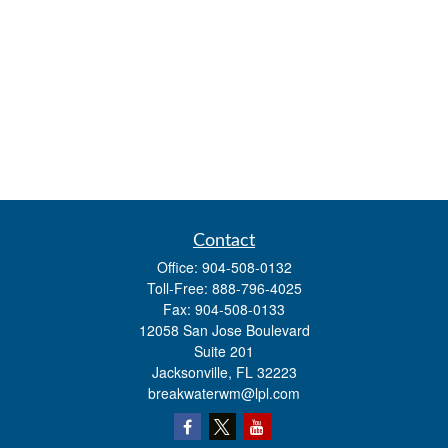
Contact
Office:
904-508-0132
Toll-Free:
888-796-4025
Fax:
904-508-0133
12058 San Jose Boulevard
Suite 201
Jacksonville,
FL
32223
breakwaterwm@lpl.com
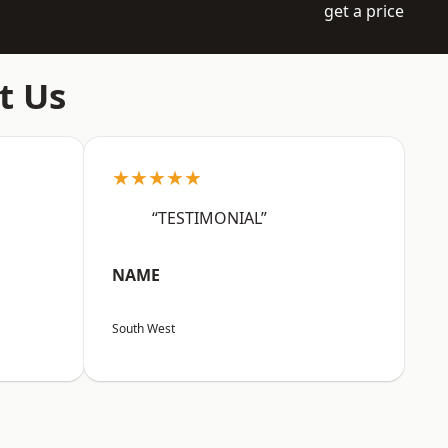
get a price
t Us
★★★★★
“TESTIMONIAL”
NAME
South West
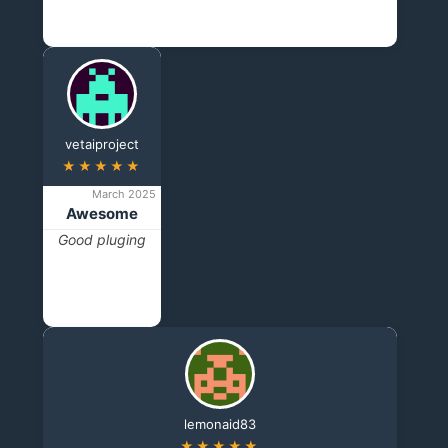
vetaiproject
★★★★★
March 2025
Awesome
Good pluging
lemonaid83
★★★★★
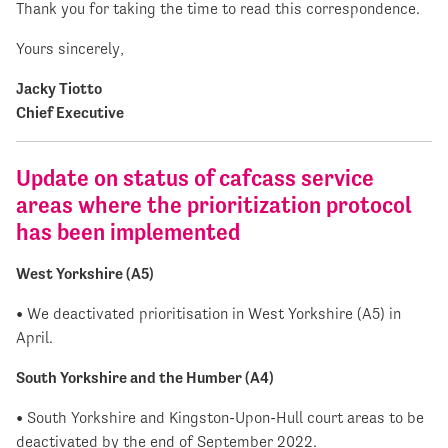
Thank you for taking the time to read this correspondence.
Yours sincerely,
Jacky Tiotto
Chief Executive
Update on status of cafcass service
areas where the prioritization protocol
has been implemented
West Yorkshire (A5)
• We deactivated prioritisation in West Yorkshire (A5) in
April.
South Yorkshire and the Humber (A4)
• South Yorkshire and Kingston-Upon-Hull court areas to be
deactivated by the end of September 2022.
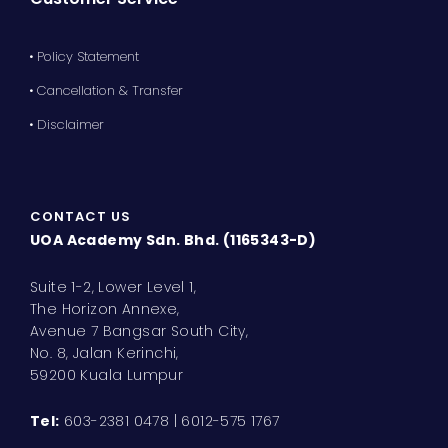
• Policy Statement
• Cancellation & Transfer
• Disclaimer
CONTACT US
UOA Academy Sdn. Bhd. (1165343-D)
Suite 1-2, Lower Level 1,
The Horizon Annexe,
Avenue 7 Bangsar South City,
No. 8, Jalan Kerinchi,
59200 Kuala Lumpur
Tel:
603-2381 0478 | 6012-575 1767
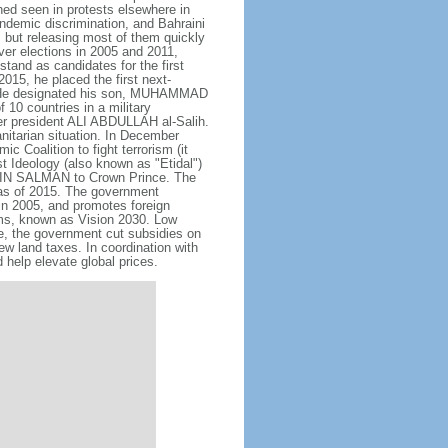
hed seen in protests elsewhere in
endemic discrimination, and Bahraini
 but releasing most of them quickly
ever elections in 2005 and 2011,
tand as candidates for the first
015, he placed the first next-
. He designated his son, MUHAMMAD
10 countries in a military
er president ALI ABDULLAH al-Salih.
anitarian situation. In December
oalition to fight terrorism (it
t Ideology (also known as "Etidal")
 BIN SALMAN to Crown Prince. The
s as of 2015. The government
in 2005, and promotes foreign
rms, known as Vision 2030. Low
se, the government cut subsidies on
w land taxes. In coordination with
help elevate global prices.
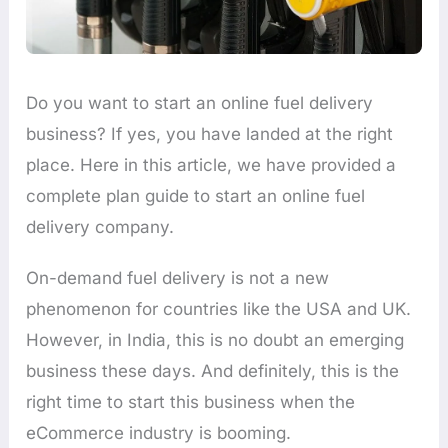
Do you want to start an online fuel delivery
business? If yes, you have landed at the right
place. Here in this article, we have provided a
complete plan guide to start an online fuel
delivery company.
On-demand fuel delivery is not a new
phenomenon for countries like the USA and UK.
However, in India, this is no doubt an emerging
business these days. And definitely, this is the
right time to start this business when the
eCommerce industry is booming.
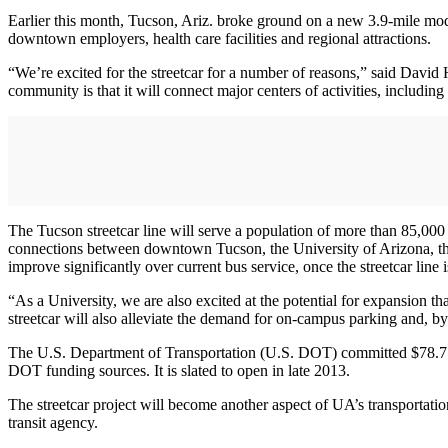
Earlier this month, Tucson, Ariz. broke ground on a new 3.9-mile m
downtown employers, health care facilities and regional attractions.
“We’re excited for the streetcar for a number of reasons,” said David 
community is that it will connect major centers of activities, includin
The Tucson streetcar line will serve a population of more than 85,000 
connections between downtown Tucson, the University of Arizona, the
improve significantly over current bus service, once the streetcar line i
“As a University, we are also excited at the potential for expansion th
streetcar will also alleviate the demand for on-campus parking and, 
The U.S. Department of Transportation (U.S. DOT) committed $78.7 mi
DOT funding sources. It is slated to open in late 2013.
The streetcar project will become another aspect of UA’s transportat
transit agency.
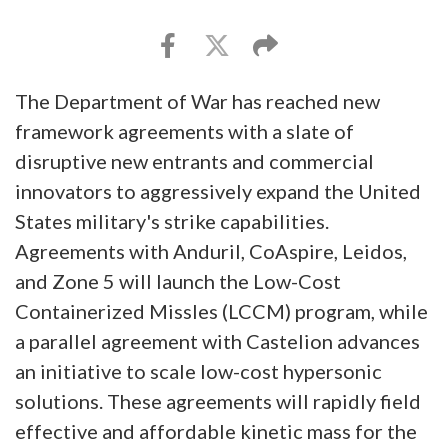
The Department of War has reached new
framework agreements with a slate of
disruptive new entrants and commercial
innovators to aggressively expand the United
States military's strike capabilities.
Agreements with Anduril, CoAspire, Leidos,
and Zone 5 will launch the Low-Cost
Containerized Missles (LCCM) program, while
a parallel agreement with Castelion advances
an initiative to scale low-cost hypersonic
solutions. These agreements will rapidly field
effective and affordable kinetic mass for the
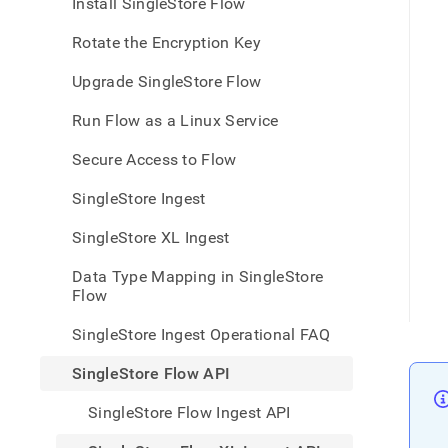
appe
Install SingleStore Flow
.md
to
Rotate the Encryption Key
any
URL
Upgrade SingleStore Flow
to
acce
Run Flow as a Linux Service
lighte
easier
Secure Access to Flow
to-
parse
SingleStore Ingest
Mark
page
SingleStore XL Ingest
inste
of
Data Type Mapping in SingleStore
HTM
Flow
(this
page
SingleStore Ingest Operational FAQ
is
acces
SingleStore Flow API
at
https
SingleStore Flow Ingest API
data/
data-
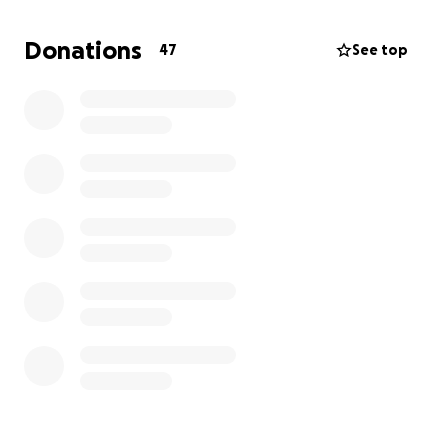
after being in a bad situation. However, the doctors
don't know what to do with her and they lack the
Donations
47
See top
specialists needed. The medical bills are going to be
tremendous as we are looking for out of network
care and getting life flighted to another state in the
next day. Anything towards our travel expenses and
our family going back and forth would be helpful. If
she doesn't get the treatment she needs soon, it
could be detrimental to her quality of life. Thank you
everyone for your help.
-Raelynn's mom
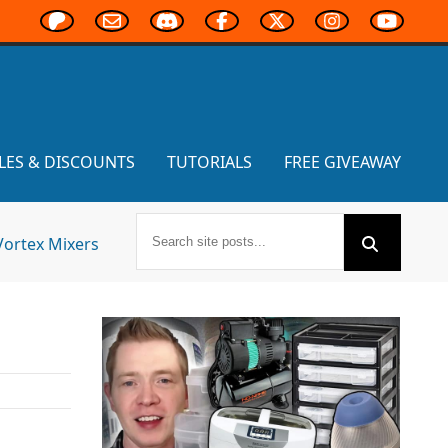
LES & DISCOUNTS
TUTORIALS
FREE GIVEAWAY
Vortex Mixers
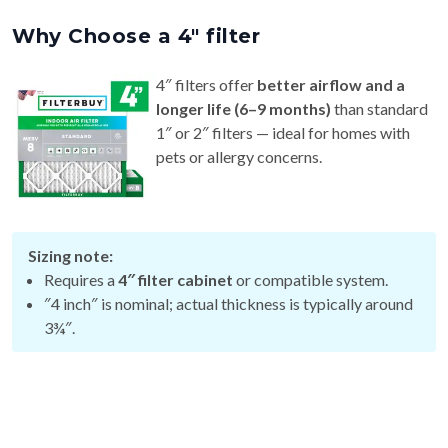
Why Choose a 4″ filter
4″ filters offer
better airflow and a
longer life (6–9 months)
than standard
1″ or 2″ filters — ideal for homes with
pets or allergy concerns.
Sizing note:
Requires a
4″ filter cabinet
or compatible system.
″4 inch″ is nominal; actual thickness is typically around
3¾″.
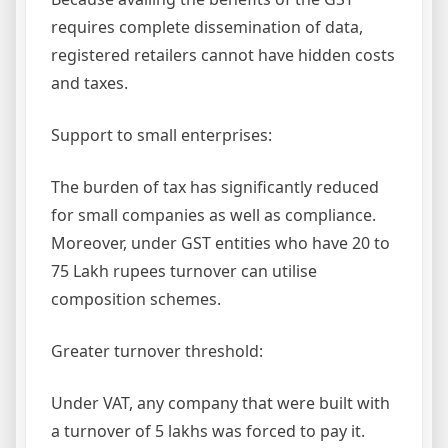
requires complete dissemination of data,
registered retailers cannot have hidden costs
and taxes.
Support to small enterprises:
The burden of tax has significantly reduced
for small companies as well as compliance.
Moreover, under GST entities who have 20 to
75 Lakh rupees turnover can utilise
composition schemes.
Greater turnover threshold:
Under VAT, any company that were built with
a turnover of 5 lakhs was forced to pay it.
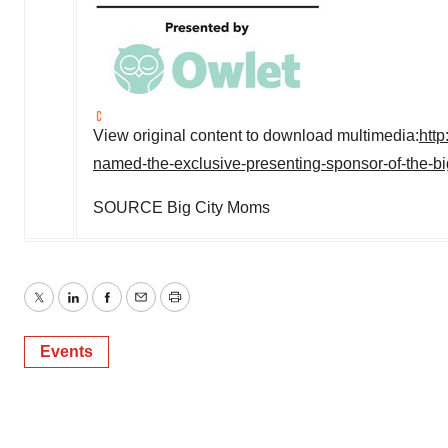
View original content to download multimedia:
htt
named-the-exclusive-presenting-sponsor-of-the-
SOURCE Big City Moms
Twitter
LinkedIn
Facebook
Email
Print
Events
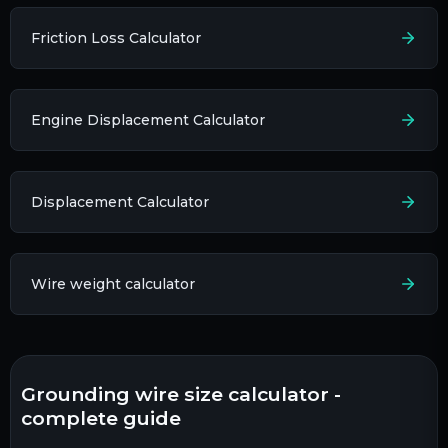
Friction Loss Calculator
Engine Displacement Calculator
Displacement Calculator
Wire weight calculator
grounding wire size calculator -
complete guide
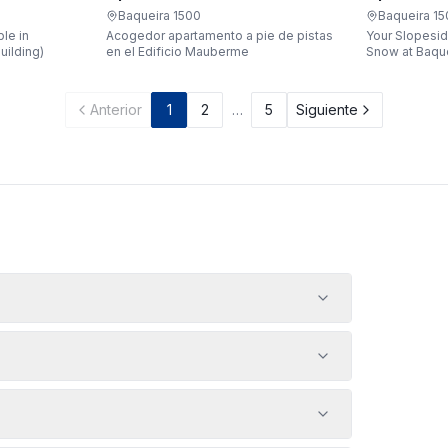
Apartaren
Apartarent 1500
Baqueira 1
Baqueira 1500
Your Slopesid
le in
Acogedor apartamento a pie de pistas
Snow at Baqueira 1500 
uilding)
en el Edificio Mauberme
waking up, gr
being just a 
gondola witho
Anterior
1
2
…
5
Siguiente
car? Make it a
apartment loc
Bonaigua buil
designed to 
people, it's 
your snowy g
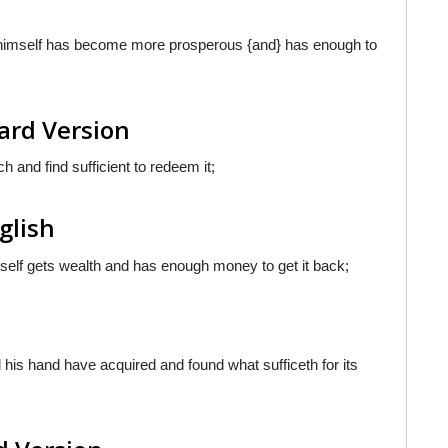
e himself has become more prosperous {and} has enough to
ard Version
 and find sufficient to redeem it;
nglish
imself gets wealth and has enough money to get it back;
 his hand have acquired and found what sufficeth for its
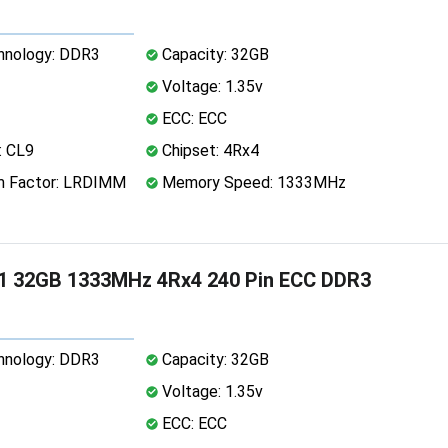
nology: DDR3
Capacity: 32GB
Voltage: 1.35v
ECC: ECC
: CL9
Chipset: 4Rx4
 Factor: LRDIMM
Memory Speed: 1333MHz
1 32GB 1333MHz 4Rx4 240 Pin ECC DDR3
nology: DDR3
Capacity: 32GB
Voltage: 1.35v
ECC: ECC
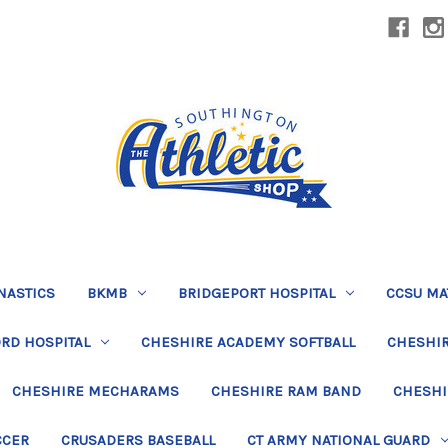
NASTICS
BKMB
BRIDGEPORT HOSPITAL
CCSU MA
RD HOSPITAL
CHESHIRE ACADEMY SOFTBALL
CHESHIR
CHESHIRE MECHARAMS
CHESHIRE RAM BAND
CHESHI
CCER
CRUSADERS BASEBALL
CT ARMY NATIONAL GUARD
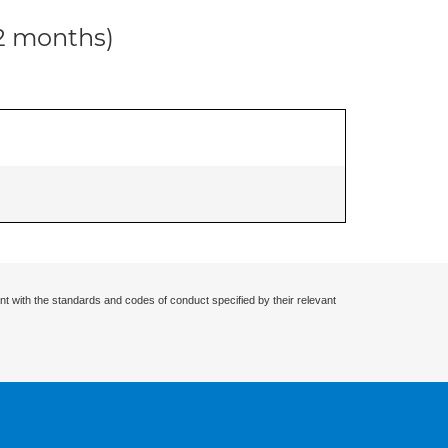
12 months)
nt with the standards and codes of conduct specified by their relevant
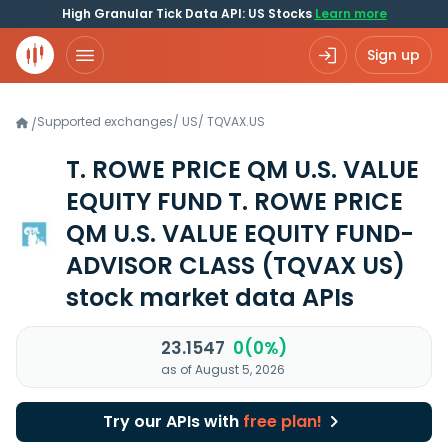
High Granular Tick Data API: US Stocks
Learn more
Sign up
Supported exchanges
/
US
/
TQVAX.US
/
T. ROWE PRICE QM U.S. VALUE
EQUITY FUND T. ROWE PRICE
QM U.S. VALUE EQUITY FUND-
ADVISOR CLASS
(TQVAX US)
stock market data APIs
23.1547
0(0%)
as of August 5, 2026
Try our APIs with
free plan!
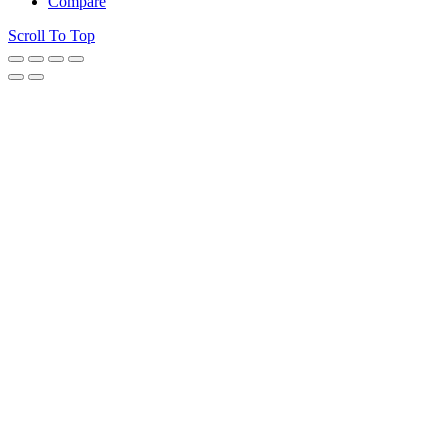
Compare
Scroll To Top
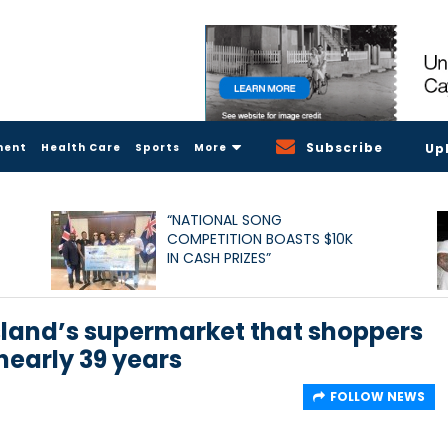
Subscribe
ment
Health Care
Sports
More
Up
“NATIONAL SONG
COMPETITION BOASTS $10K
IN CASH PRIZES”
sland’s supermarket that shoppers
nearly 39 years
FOLLOW NEWS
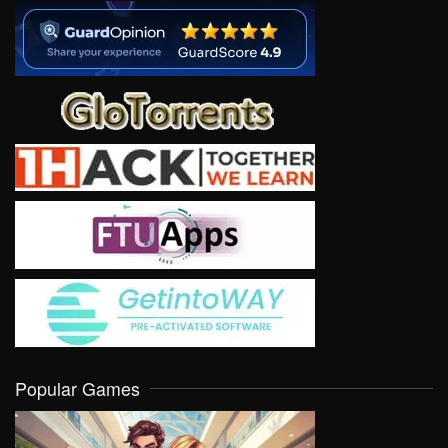
Popular Games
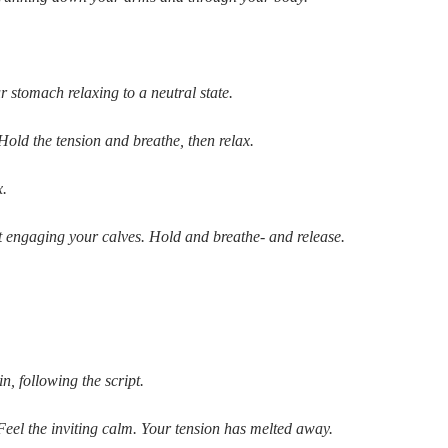
 stomach relaxing to a neutral state.
Hold the tension and breathe, then relax.
x.
t engaging your calves. Hold and breathe- and release.
n, following the script.
Feel the inviting calm. Your tension has melted away.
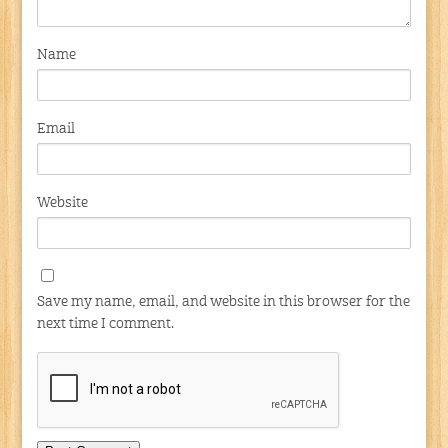
Name
Email
Website
Save my name, email, and website in this browser for the
next time I comment.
_ _ _ _
• **Problem details**
The job is to copy each line from the material above that holds the word "Yorkshire".

• **Exercise output**
West Yorkshire (A5)
• We deactivated prioritisation in West Yorkshire (A5) in
South Yorkshire and the Humber (A4)
• South Yorkshire and Kingston-Upon-Hull court areas to be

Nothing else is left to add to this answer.